Because Something About Shirley comes out on Valentine’s Day, I was going to call Fatboi Sharif to talk about romantic movies. Turns out, he’s not a fan. “I’ve just never seen one that super connected to me,” he says. “They just never really was my cup of tea.”

Luckily, Fatboi Sharif gets romantic about horror films. He’s been enamored with them since his mom showed him Candyman at 7-years-old. It sparked a lifelong relationship with the way horror depicts reality. It’s not about jump scares or ghosts or gore. These elements are secondary. The best horror operates like Fatboi Sharif– using striking imagery to expose honest and gruesome aspects of the human condition.



When it comes to horror movies, there’s usually a lot of comedic elements, or even romantic elements, alongside the horror. Do you think that’s more effective than a straight horror movie? Like on Something About Shirley, there’s an upbeat musical interlude in the middle, surrounded by darker stuff.


Fatboi Sharif: It’s always dope to switch the motion back and forth.

Movie-wise, I was never really a fan of horror comedies, like stuff like Shaun of the Dead, where it’s a horror film but there’s comedic elements. I was never a fan of that type of horror. I always liked more mental horror. What you would call, I guess, mood horror. Where you’re anxious about a voice you hear, what’s around the corner.

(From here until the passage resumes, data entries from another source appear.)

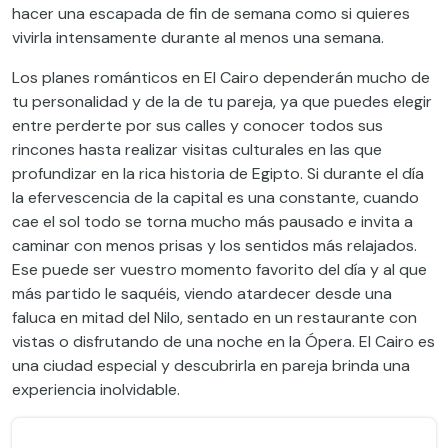
hacer una escapada de fin de semana como si quieres
vivirla intensamente durante al menos una semana.
Los planes románticos en El Cairo dependerán mucho de
tu personalidad y de la de tu pareja, ya que puedes elegir
entre perderte por sus calles y conocer todos sus
rincones hasta realizar visitas culturales en las que
profundizar en la rica historia de Egipto. Si durante el día
la efervescencia de la capital es una constante, cuando
cae el sol todo se torna mucho más pausado e invita a
caminar con menos prisas y los sentidos más relajados.
Ese puede ser vuestro momento favorito del día y al que
más partido le saquéis, viendo atardecer desde una
faluca en mitad del Nilo, sentado en un restaurante con
vistas o disfrutando de una noche en la Ópera. El Cairo es
una ciudad especial y descubrirla en pareja brinda una
experiencia inolvidable.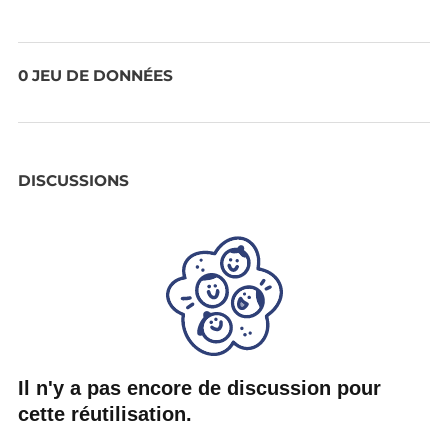
0 JEU DE DONNÉES
DISCUSSIONS
Il n'y a pas encore de discussion pour
cette réutilisation.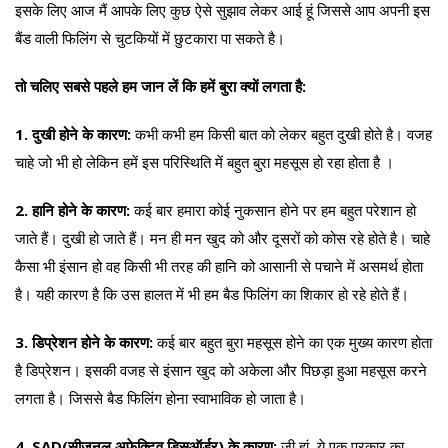
इसके लिए आज मैं आपके लिए कुछ ऐसे सुझाव लेकर आई हूं जिससे आप अपनी इस
बैंड वाली फिलिंग से चुटकियों में छुटकारा पा सकते है।
तो चलिए सबसे पहले हम जान लें कि हमें बुरा क्यों लगता है:
1. दुखी होने के कारण:
कभी कभी हम किसी बात को लेकर बहुत दुखी होते है। वजह
चाहे जो भी हो लेकिन हमें इस परिस्थिति में बहुत बुरा महसूस हो रहा होता है ।
2. हानि होने के कारण:
कई बार हमारा कोई नुकसान होने पर हम बहुत परेशान हो
जाते हैं। दुखी हो जाते हैं। मन ही मन खुद को और दूसरों को कोस रहे होते है। चाहे
कैसा भी इंसान हो वह किसी भी तरह की हानि को आसानी से पचाने में असमर्थ होता
है। यही कारण है कि उस हालत में भी हम बैड फिलिंग का शिकार हो रहे होते हैं।
3. डिप्रेशन होने के कारण:
कई बार बहुत बुरा महसूस होने का एक मुख्य कारण होता
है डिप्रेशन। इसकी वजह से इंसान खुद को अकेला और पिछड़ा हुआ महसूस करने
लगता है। जिससे बैड फिलिंग होना स्वाभाविक हो जाता है।
4. SAD(सीजनल अफेक्टिव डिसऑर्डर) के कारण:
जी हां, ये एक प्रकार का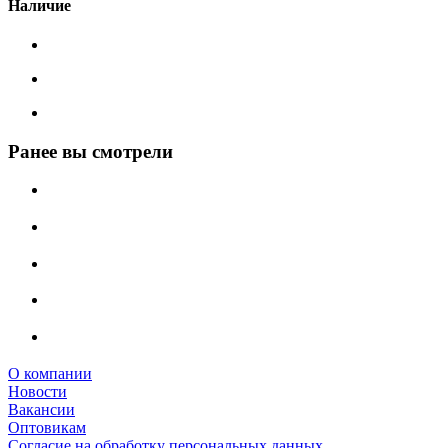
Наличие
Ранее вы смотрели
О компании
Новости
Вакансии
Оптовикам
Cогласие на обработку персональных данных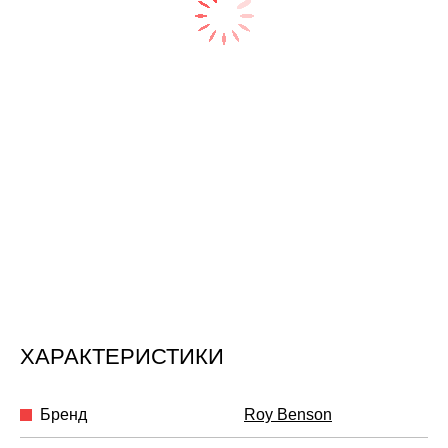
ХАРАКТЕРИСТИКИ
Бренд
Roy Benson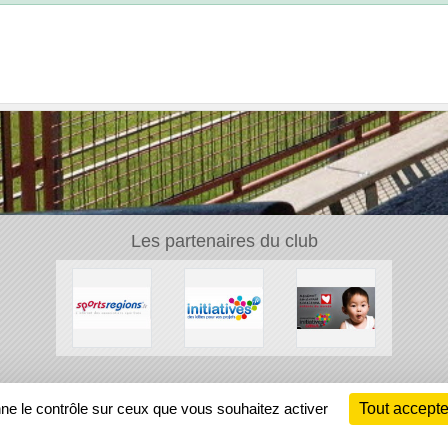
Les partenaires du club
Ch
nne le contrôle sur ceux que vous souhaitez activer
Tout accepte
Information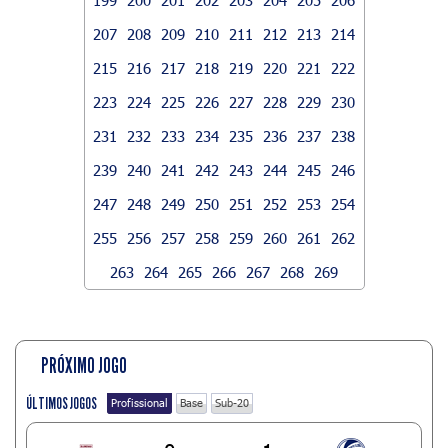
207
208
209
210
211
212
213
214
215
216
217
218
219
220
221
222
223
224
225
226
227
228
229
230
231
232
233
234
235
236
237
238
239
240
241
242
243
244
245
246
247
248
249
250
251
252
253
254
255
256
257
258
259
260
261
262
263
264
265
266
267
268
269
PRÓXIMO JOGO
ÚLTIMOS JOGOS
Profissional
Base
Sub-20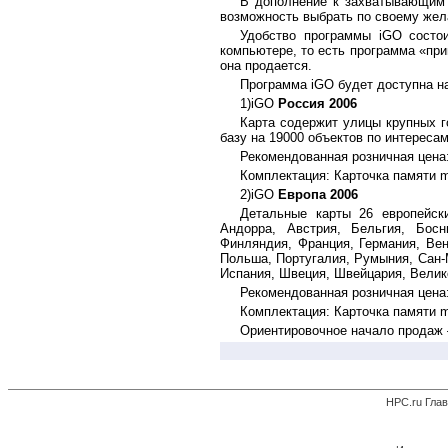
В дополнение к захватывающим 
возможность выбрать по своему жел
Удобство программы iGO состо
компьютере, то есть программа «прив
она продается.
Программа iGO будет доступна н
1)iGO
Россия 2006
Карта содержит улицы крупных г
базу на 19000 объектов по интересам
Рекомендованная розничная цена
Комплектация: Карточка памяти m
2)iGO
Европа 2006
Детальные карты 26 европейск
Андорра, Австрия, Бельгия, Босн
Финляндия, Франция, Германия, Вен
Польша, Португалия, Румыния, Сан-М
Испания, Швеция, Швейцария, Велик
Рекомендованная розничная цена
Комплектация: Карточка памяти m
Ориентировочное начало продаж –
HPC.ru Гла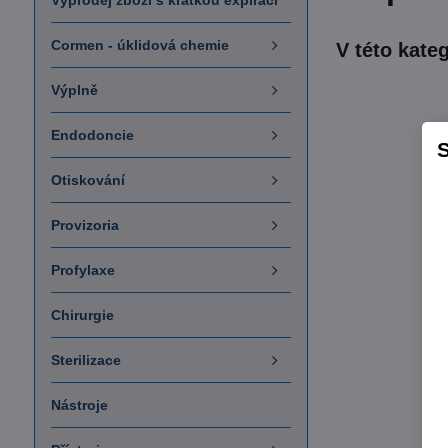
Výprodej zboží s krátkou expirací
Cormen - úklidová chemie
Výplně
Endodoncie
S
Otiskování
Provizoria
Profylaxe
Chirurgie
Sterilizace
Nástroje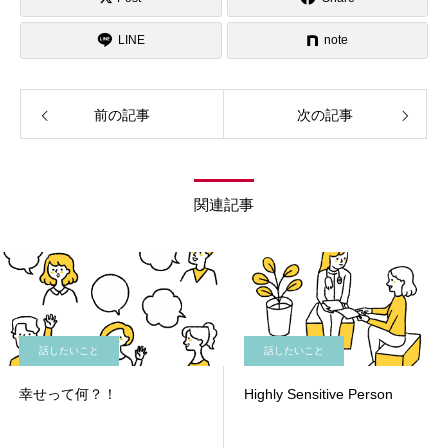
LINE
note
前の記事
次の記事
関連記事
話したいこと
話したいこと
幸せって何？！
Highly Sensitive Person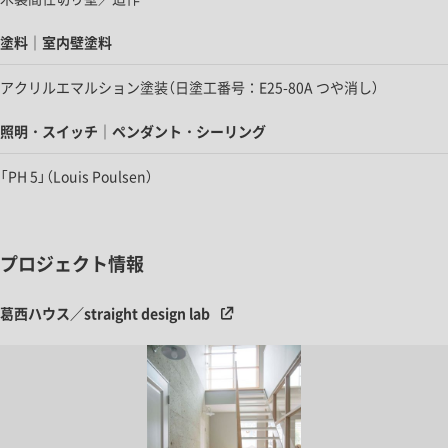
塗料｜室内壁塗料
アクリルエマルション塗装（日塗工番号：E25-80A つや消し）
照明・スイッチ｜ペンダント・シーリング
「PH 5」（Louis Poulsen）
プロジェクト情報
葛西ハウス／straight design lab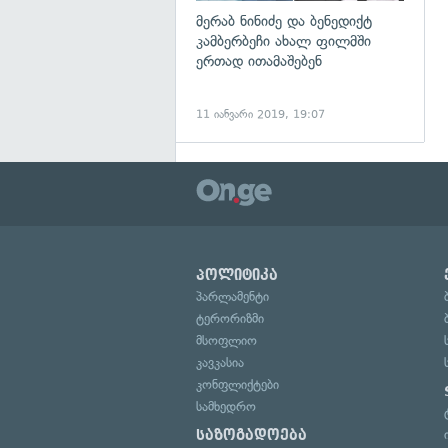
მერაბ ნინიძე და ბენედიქტ
კამბერბეჩი ახალ ფილმში
ერთად ითამაშებენ
11 იანვარი 2019, 19:07
პოლიტიკა
პარლამენტი
ტერორიზმი
მსოფლიო
კავკასია
კონფლიქტები
სამხედრო
საზოგადოება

But I can definitely see how love and humor sometimes make things even scarier. If you look at a lot of the big, big horror movies over the past few years… Something like Get Out. That was a mixture of both. Like, the relationship between the couple. And different parts of humor within the craziness of the story alone, that a lot of people connected to. So I definitely think one could channel the other.


Do you have a favorite romantic couple or relationship in a horror movie?

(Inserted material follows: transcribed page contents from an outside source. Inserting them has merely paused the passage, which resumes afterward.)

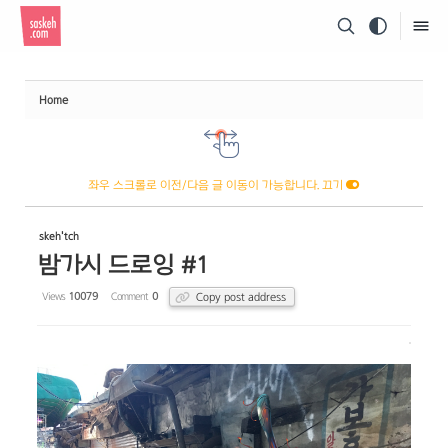
Sketchbook5, 스케치북5
Home
Sketchbook5, 스케치북5
좌우 스크롤로 이전/다음 글 이동이 가능합니다. 끄기
skeh'tch
밤가시 드로잉 #1
Copy post address
Views
10079
Comment
0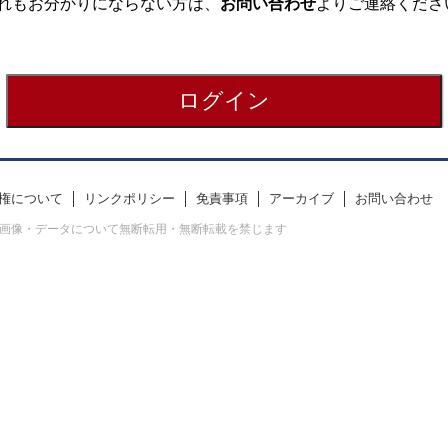
れもお分かりにならない方は、
お問い合わせ
よりご連絡くださ
権について
リンクポリシー
免責事項
アーカイブ
お問い合わせ
erved. すべての画像・データについて無断転用・無断転載を禁じます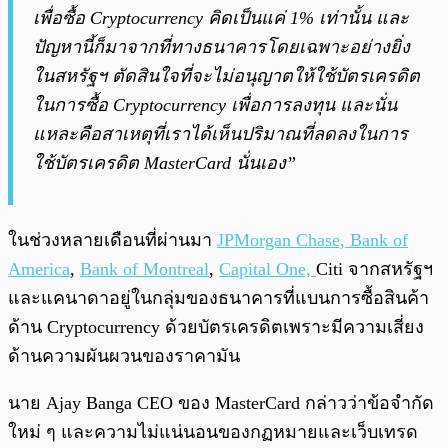
เพื่อซื้อ Cryptocurrency คิดเป็นแค่ 1% เท่านั้น และ
ปัญหานี้ก็มาจากที่ทางธนาคารโดยเฉพาะอย่างยิ่ง
ในสหรัฐฯ ตัดสินใจที่จะไม่อนุญาตให้ใช้บัตรเครดิต
ในการซื้อ Cryptocurrency เพื่อการลงทุน และนั่น
แหละคือสาเหตุที่เราได้เห็นปริมาณที่ลดลงในการ
ใช้บัตรเครดิต MasterCard นั่นเอง”
ในช่วงหลายเดือนที่ผ่านมา
JPMorgan Chase, Bank of
America
,
Bank of Montreal
,
Capital One,
Citi จากสหรัฐฯ
และแคนาดาอยู่ในกลุ่มของธนาคารที่แบนการซื้อสินค้า
ด้าน Cryptocurrency ด้วยบัตรเครดิตเพราะมีความเสี่ยง
ด้านความผันผวนของราคามัน
นาย Ajay Banga CEO ของ MasterCard กล่าวว่าข้อจำกัด
ใหม่ ๆ และความไม่แน่นอนของกฏหมายและเว็บเทรด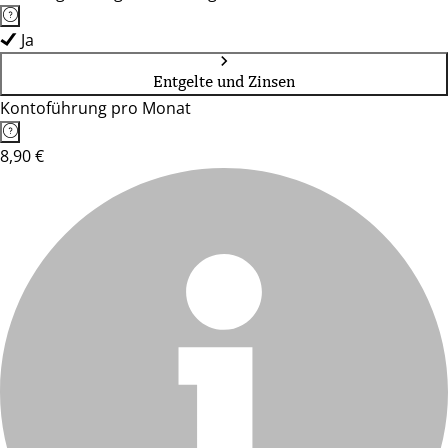
Ja
Entgelte und Zinsen
Kontoführung pro Monat
8,90 €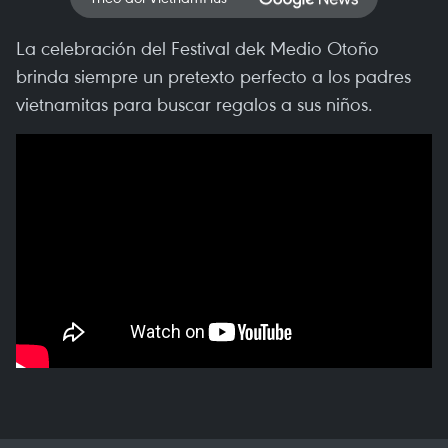
La celebración del Festival dek Medio Otoño
brinda siempre un pretexto perfecto a los padres
vietnamitas para buscar regalos a sus niños.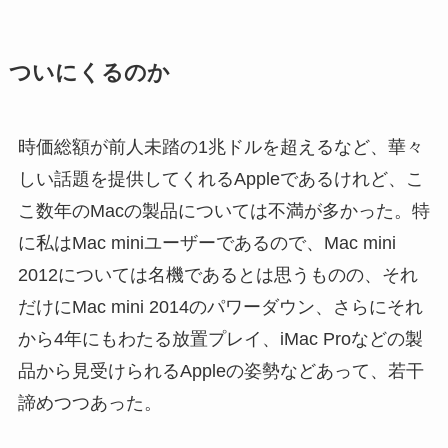
ついにくるのか
時価総額が前人未踏の1兆ドルを超えるなど、華々
しい話題を提供してくれるAppleであるけれど、こ
こ数年のMacの製品については不満が多かった。特
に私はMac miniユーザーであるので、Mac mini
2012については名機であるとは思うものの、それ
だけにMac mini 2014のパワーダウン、さらにそれ
から4年にもわたる放置プレイ、iMac Proなどの製
品から見受けられるAppleの姿勢などあって、若干
諦めつつあった。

Fatboi Sharif: Yeah. I’ll say Glen and Nancy, from the first Nightmare on Elm Street. 1984. Nancy was the main character that Freddy was chasing. Johnny Depp’s character name was Glen. They had a dope relationship in the movie, even though he ended up falling asleep on her and getting dragged through the damn bed and turned into mush. But while he was alive, it was dope. They had a little thing going.


Which horror movie character do you think could have been saved by love or a relationship?

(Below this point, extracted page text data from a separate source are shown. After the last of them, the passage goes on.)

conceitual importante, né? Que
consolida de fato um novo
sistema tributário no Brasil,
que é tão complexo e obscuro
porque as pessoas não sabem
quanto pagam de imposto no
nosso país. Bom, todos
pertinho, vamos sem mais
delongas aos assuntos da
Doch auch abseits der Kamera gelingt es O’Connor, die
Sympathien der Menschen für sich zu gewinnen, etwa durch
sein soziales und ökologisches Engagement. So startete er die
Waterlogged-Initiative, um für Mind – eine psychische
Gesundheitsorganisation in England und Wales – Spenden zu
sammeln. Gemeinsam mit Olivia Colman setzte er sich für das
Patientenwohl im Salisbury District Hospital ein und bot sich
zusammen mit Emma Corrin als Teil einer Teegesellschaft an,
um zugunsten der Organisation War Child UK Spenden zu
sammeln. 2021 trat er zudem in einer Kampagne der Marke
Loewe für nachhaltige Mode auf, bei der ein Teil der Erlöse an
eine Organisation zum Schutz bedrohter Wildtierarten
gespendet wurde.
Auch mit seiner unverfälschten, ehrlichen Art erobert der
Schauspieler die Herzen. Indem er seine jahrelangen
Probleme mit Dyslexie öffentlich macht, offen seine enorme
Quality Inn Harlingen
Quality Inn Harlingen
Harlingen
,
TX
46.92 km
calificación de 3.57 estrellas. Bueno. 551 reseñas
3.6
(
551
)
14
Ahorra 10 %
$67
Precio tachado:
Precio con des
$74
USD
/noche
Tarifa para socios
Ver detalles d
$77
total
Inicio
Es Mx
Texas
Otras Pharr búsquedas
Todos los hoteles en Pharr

Fatboi Sharif: Oh, that’s simple to me. Candyman. If you look at the origin of the Candyman story, his whole thing was, he was a painter. He was in love with a female, a white woman. The town killed him out of hate, for everything they got going on. But to me that was kind of where the dark side of Candyman was born. Before that, he was just in love with his lady. And even when the dark side of Candyman came through, like, through all of the craziness and the blood and the bees, he always was just looking for Caroline. If that story went a little different with her, you wouldn’t have had the chaos all through Chicago that you was having.


You’ve talked about Candyman before as one of the first films you watch that got you into film and specifically horror. Is that the biggest one for you?


Fatboi Sharif: Definitely in my top five ever, and one of my favorites. Not the best, to me. But it’s definitely one of my personal favorites, or one of the best. That definitely was big to me. I want to say I saw it, probably super young — seven, eight years old. That was one of the first movies that had me like, scared and uncomfortable. I covered my eyes at certain things. And I’m like, “Yeah, this is dope.” Over the years, the first Candyman always, to this day, still had the same effect on me.


It’s also one that has an underlying message about race and class. Is that what appeals to you about horror, the psychological aspect of it?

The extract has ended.